» **YOUR OBJECTIVE**:
Search the records for the string "Спрей" and copy every line in which it appears.

Transcribed page contents:
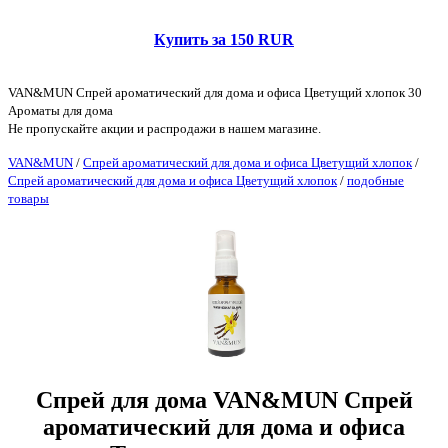
Купить за 150 RUR
VAN&MUN Спрей ароматический для дома и офиса Цветущий хлопок 30
Ароматы для дома
Не пропускайте акции и распродажи в нашем магазине.
VAN&MUN
/
Спрей ароматический для дома и офиса Цветущий хлопок
/
Спрей ароматический для дома и офиса Цветущий хлопок
/
подобные
товары
Спрей для дома VAN&MUN Спрей
ароматический для дома и офиса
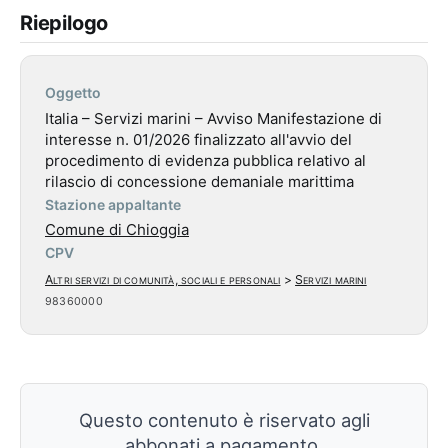
Riepilogo
Oggetto
Italia – Servizi marini – Avviso Manifestazione di
interesse n. 01/2026 finalizzato all'avvio del
procedimento di evidenza pubblica relativo al
rilascio di concessione demaniale marittima
Stazione appaltante
Comune di Chioggia
CPV
Altri servizi di comunità, sociali e personali
>
Servizi marini
98360000
Questo contenuto è riservato agli
abbonati a pagamento.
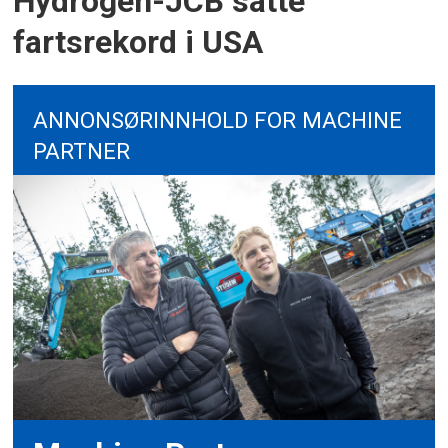
Hydrogen-JCB satte
fartsrekord i USA
ANNONSØRINNHOLD FOR MACHINE
PARTNER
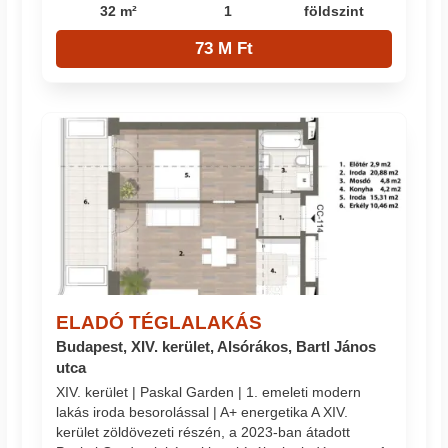
32 m²
1
földszint
73 M Ft
ELADÓ TÉGLALAKÁS
Budapest, XIV. kerület, Alsórákos, Bartl János
utca
XIV. kerület | Paskal Garden | 1. emeleti modern
lakás iroda besorolással | A+ energetika A XIV.
kerület zöldövezeti részén, a 2023-ban átadott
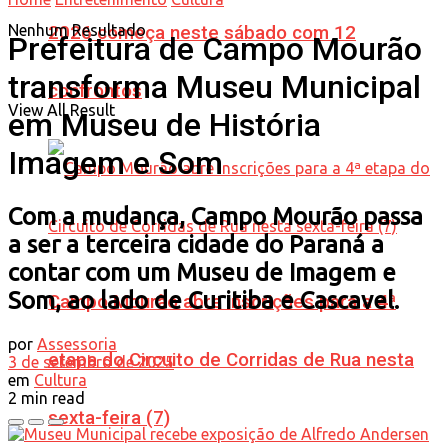
Nenhum Resultado
2026 começa neste sábado com 12
Prefeitura de Campo Mourão
transforma Museu Municipal
confrontos
View All Result
em Museu de História
Imagem e Som
Com a mudança, Campo Mourão passa
a ser a terceira cidade do Paraná a
contar com um Museu de Imagem e
Som, ao lado de Curitiba e Cascavel.
Campo Mourão abre inscrições para a 4ª
por
Assessoria
etapa do Circuito de Corridas de Rua nesta
3 de setembro de 2025
em
Cultura
2 min read
sexta-feira (7)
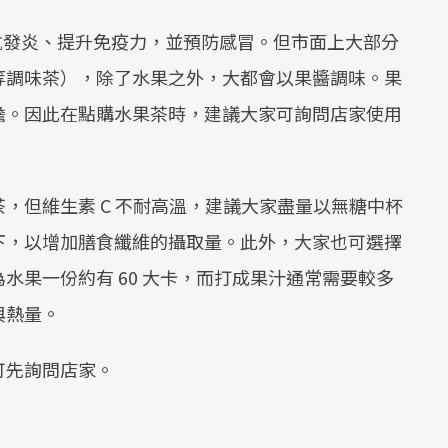
抗發炎、提升免疫力，並預防感冒。但市面上大部分
等調味茶），除了水果之外，大都會以果醬調味。果
擔。因此在點購水果茶時，建議大家可詢問店家使用
，但維生素 C 不耐高溫，建議大家盡量以無糖中杯
下，以增加膳食纖維的攝取量。此外，大家也可選擇
水果一份約有 60 大卡，而打成果汁通常需要較多
與熱量。
可先詢問店家。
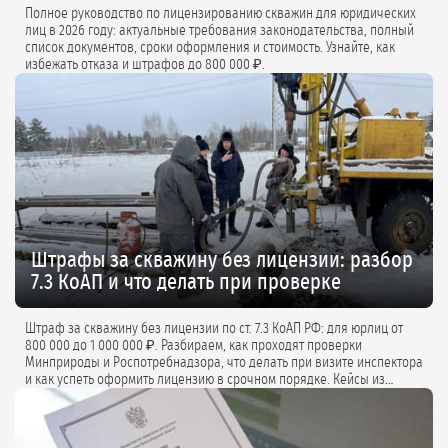
Полное руководство по лицензированию скважин для юридических
лиц в 2026 году: актуальные требования законодательства, полный
список документов, сроки оформления и стоимость. Узнайте, как
избежать отказа и штрафов до 800 000 ₽.
Штрафы за скважину без лицензии: разбор
7.3 КоАП и что делать при проверке
Штраф за скважину без лицензии по ст. 7.3 КоАП РФ: для юрлиц от
800 000 до 1 000 000 ₽. Разбираем, как проходят проверки
Минприроды и Роспотребнадзора, что делать при визите инспектора
и как успеть оформить лицензию в срочном порядке. Кейсы из
практики и советы экспертов.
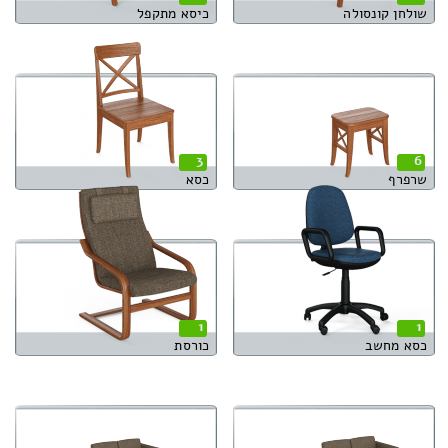
שולחן קונסולה
כיסא מתקפל
3
6
שרפרף
כסא
1
1
כסא מחשב
כורסת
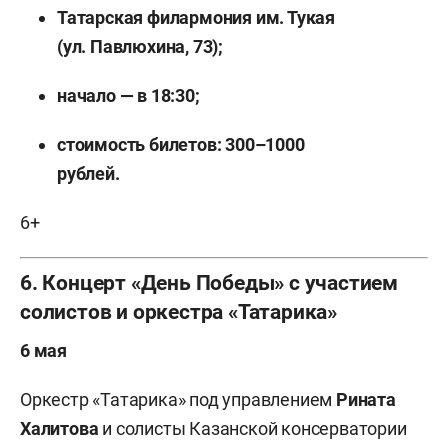
Татарская филармония им. Тукая
(ул. Павлюхина, 73);
начало — в 18:30;
стоимость билетов: 300–1000
рублей.
6+
6. Концерт «День Победы» с участием
солистов и оркестра «Татарика»
6 мая
Оркестр «Татарика» под управлением
Рината
Халитова
и солисты Казанской консерватории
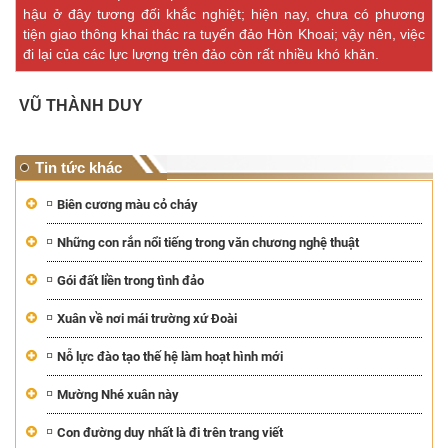
hậu ở đây tương đối khắc nghiệt; hiện nay, chưa có phương
tiện giao thông khai thác ra tuyến đảo Hòn Khoai; vậy nên, việc
đi lại của các lực lượng trên đảo còn rất nhiều khó khăn.
VŨ THÀNH DUY
Tin tức khác
Biên cương màu cỏ cháy
Những con rắn nổi tiếng trong văn chương nghệ thuật
Gói đất liền trong tình đảo
Xuân về nơi mái trường xứ Đoài
Nỗ lực đào tạo thế hệ làm hoạt hình mới
Mường Nhé xuân này
Con đường duy nhất là đi trên trang viết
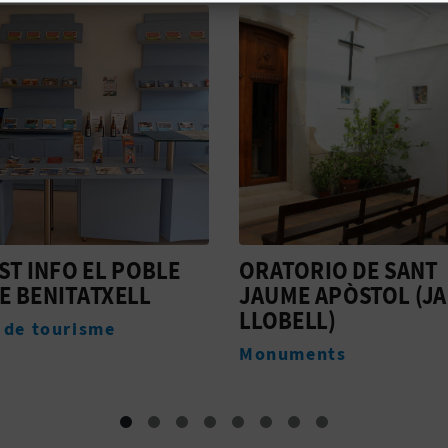
RIO DE SANT
SERRA DE LA LLORE
 APÒSTOL (JAIME
Espaces naturels
LL)
ents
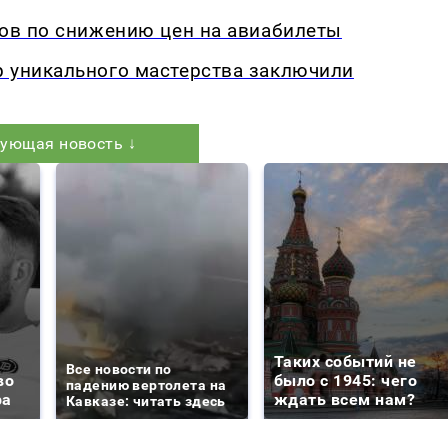
дов по снижению цен на авиабилеты
р уникального мастерства заключили
ующая новость ↓
Таких событий не
Все новости по
во
было с 1945: чего
падению вертолета на
ра
ждать всем нам?
Кавказе: читать здесь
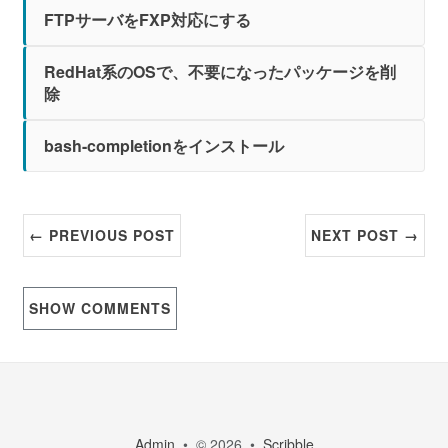
FTPサーバをFXP対応にする
RedHat系のOSで、不要になったパッケージを削
除
bash-completionをインストール
← PREVIOUS POST
NEXT POST →
SHOW
COMMENTS
Admin
• © 2026 •
Scribble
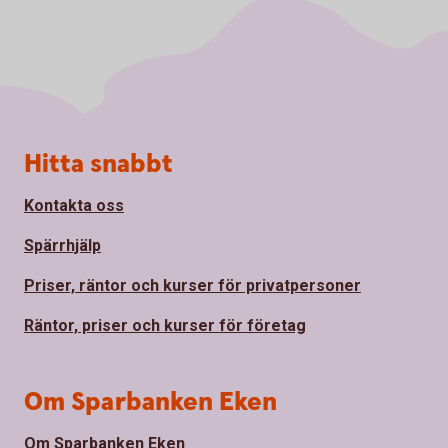
Sidfot
Hitta snabbt
Kontakta oss
Spärrhjälp
Priser, räntor och kurser för privatpersoner
Räntor, priser och kurser för företag
Om Sparbanken Eken
Om Sparbanken Eken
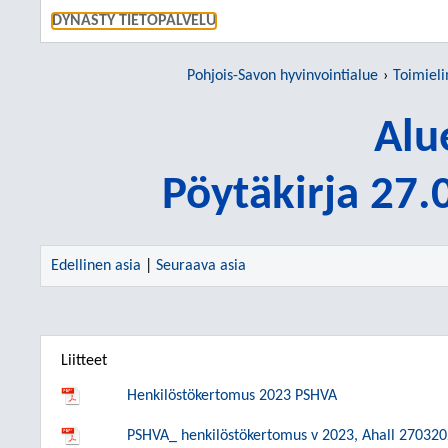
SIIRRY S
DYNASTY TIETOPALVELU
Pohjois-Savon hyvinvointialue
Toimiel
Alu
Pöytäkirja 27
Edellinen asia
|
Seuraava asia
Liitteet
Henkilöstökertomus 2023 PSHVA
PSHVA_ henkilöstökertomus v 2023, Ahall 27032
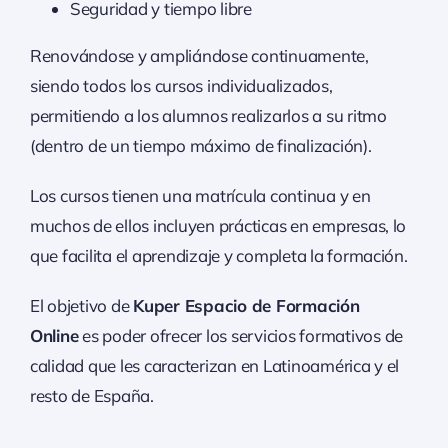
Seguridad y tiempo libre
Renovándose y ampliándose continuamente,
siendo todos los cursos individualizados,
permitiendo a los alumnos realizarlos a su ritmo
(dentro de un tiempo máximo de finalización).
Los cursos tienen una matrícula continua y en
muchos de ellos incluyen prácticas en empresas, lo
que facilita el aprendizaje y completa la formación.
El objetivo de
Kuper Espacio de Formación
Online
es poder ofrecer los servicios formativos de
calidad que les caracterizan en Latinoamérica y el
resto de España.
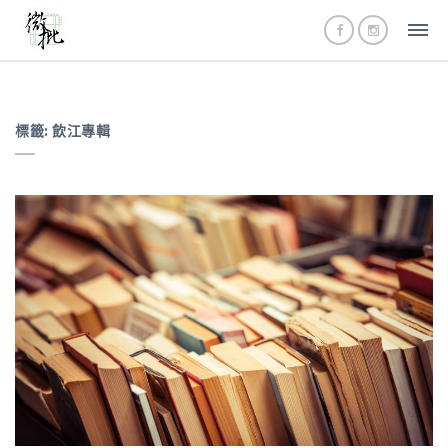
標籤:
飲江專輯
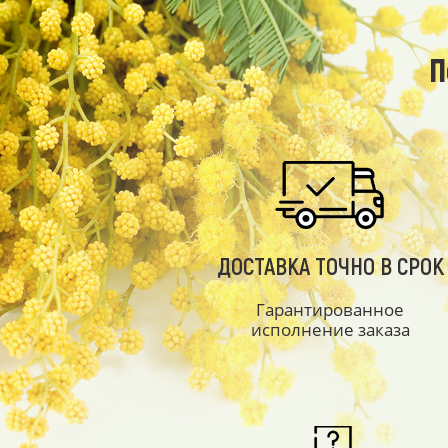
П
ДОСТАВКА ТОЧНО В СРОК
Гарантированное
исполнение заказа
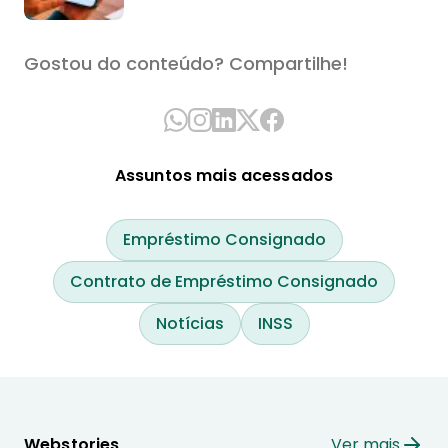
Gostou do conteúdo? Compartilhe!
Assuntos mais acessados
Empréstimo Consignado
Contrato de Empréstimo Consignado
Notícias
INSS
Webstories
Ver mais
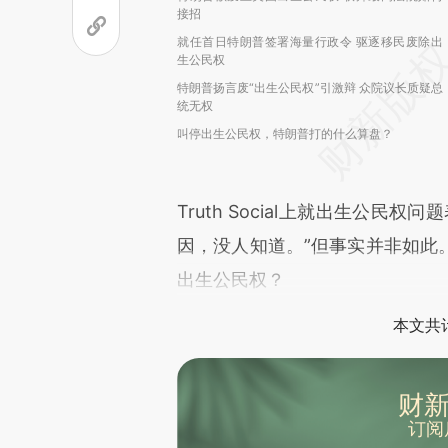
接招
就任首日特朗普签署海量行政令 驱逐移民废除出
生公民权
特朗普扬言废“出生公民权”引激辩 众院议长质疑总
统无权
叫停出生公民权，特朗普打的什么算盘？
Truth Social上就出生公
因，没人知道。”但事实并非如此
出生公民权？
本文共计
财新
订阅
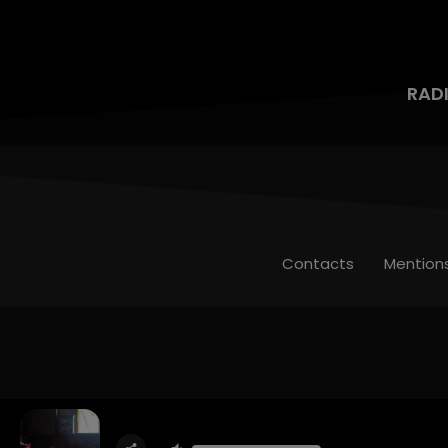
RAD
Contacts
Mention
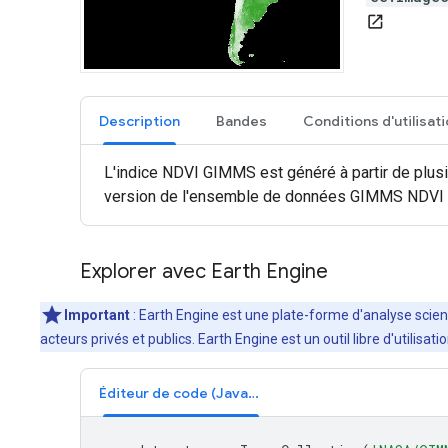
open_in_new
Description
Bandes
Conditions d'utilisat
L'indice NDVI GIMMS est généré à partir de plus
version de l'ensemble de données GIMMS NDVI 
Explorer avec Earth Engine
Important
: Earth Engine est une plate-forme d'analyse scient
acteurs privés et publics. Earth Engine est un outil libre d'utilis
Éditeur de code (JavaScript)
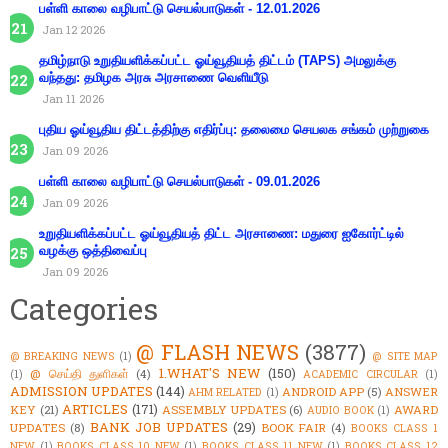
பள்ளி காலை வழிபாட்டு செயல்பாடுகள் - 12.01.2026
Jan 12 2026
தமிழ்நாடு உறுதியளிக்கப்பட்ட ஓய்வூதியத் திட்டம் (TAPS) அமலுக்கு
வந்தது: தமிழக அரசு அரசாணை வெளியீடு
Jan 11 2026
புதிய ஓய்வூதிய திட்டத்திற்கு எதிர்ப்பு: தலைமை செயலக சங்கம் முற்றுகை
Jan 09 2026
பள்ளி காலை வழிபாட்டு செயல்பாடுகள் - 09.01.2026
Jan 09 2026
உறுதியளிக்கப்பட்ட ஓய்வூதியத் திட்ட அரசாணை: மதுரை ஐகோர்ட்டில்
வழக்கு ஒத்திவைப்பு
Jan 09 2026
Categories
@ FLASH NEWS
(3877)
@ BREAKING NEWS
(1)
@ SITE MAP
1.WHAT'S NEW
(150)
@ செய்தி துளிகள்
(4)
(1)
ACADEMIC CIRCULAR
(1)
ADMISSION UPDATES
(144)
ANDROID APP
(5)
ANSWER
AHM RELATED
(1)
ARTICLES
(171)
KEY
(21)
ASSEMBLY UPDATES
(6)
AWARD
AUDIO BOOK
(1)
BANK JOB UPDATES
(29)
UPDATES
(8)
BOOK FAIR
(4)
BOOKS CLASS 1
NEW
(1)
BOOKS CLASS 10 NEW
(1)
BOOKS CLASS 11 NEW
(1)
BOOKS CLASS 12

» **ANSWER AREA**:
VAN&MUN Спрей ароматический для дома и офиса Цветущий хлопок 30
Спрей ароматический для дома и офиса Цветущий хлопок
Спрей ароматический для дома и офиса Цветущий хлопок
Спрей для дома VAN&MUN Спрей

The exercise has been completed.